旋转槽道湍流的格子Boltzmann方法模拟

基于多松弛格子Boltzmann方法的大涡模拟对雷诺数为194,旋转数从0~5.0的旋转槽道湍流进行数值模拟.采用动态亚格子应力模型模化滤波后的不封闭项,修正二阶矩作用力模型计算压力梯度、哥氏力.对平均速度、均方根脉动速度、雷诺应力以及湍流结构进行了计算.结果显示哥氏力使流场平均速度呈现不对称性:在压力面,随着旋转数的增加,湍流度增强;而在吸力面湍流脉动减弱,具有层流化的趋势.将格子Boltzmann模型与直接数值模拟求解进行对比,结果验证了格子Boltzmann方法在旋转湍流模拟中的可行性. 

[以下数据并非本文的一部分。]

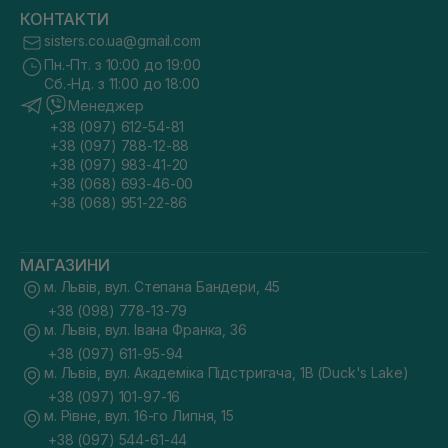
КОНТАКТИ
sisters.co.ua@gmail.com
Пн.-Пт. з 10:00 до 19:00
Сб.-Нд. з 11:00 до 18:00
Менеджер
+38 (097) 612-54-81
+38 (097) 788-12-88
+38 (097) 983-41-20
+38 (068) 693-46-00
+38 (068) 951-22-86
МАГАЗИНИ
м. Львів, вул. Степана Бандери, 45
+38 (098) 778-13-79
м. Львів, вул. Івана Франка, 36
+38 (097) 611-95-94
м. Львів, вул. Академіка Підстригача, 1В (Duck's Lake)
+38 (097) 101-97-16
м. Рівне, вул. 16-го Липня, 15
+38 (097) 544-61-44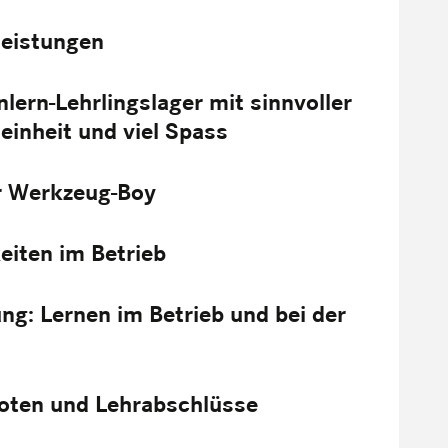
lleistungen
nlern-Lehrlingslager mit sinnvoller
einheit und viel Spass
r Werkzeug-Boy
iten im Betrieb
ng: Lernen im Betrieb und bei der
noten und Lehrabschlüsse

Lattice Boltzmann simulations of rotating channel turbulent flow

The large eddy simulation based on the multiple relaxation time lattice Boltzmann method (LBM) was used to simulate the fully developed turbulent flow in a rotating channel at Reynolds number equaling to 194. The rotation number varied from 0 to 5.0 based on the friction velocity. The dynamic subgrid stress model was performed to model the non-closure term after filtering; the modified second moment force model was used to compute the pressure gradient and the Coriolis force. The statistical quantities such as: mean velocity, root mean square velocity fluctuations, Reynolds stress and the turbulence structure were calculated to elucidate the effect of Coriolis force on turbulent flow. The result shows that the profile of the average streamwise velocity becomes asymmetric and the turbulence intensity increases on the pressure side, while on the suction side the flow has a tendency to become laminar. The comparison results between the direct numerical simulation and present work show that the ability of LBM to simulate rotating turbulence is confirmed.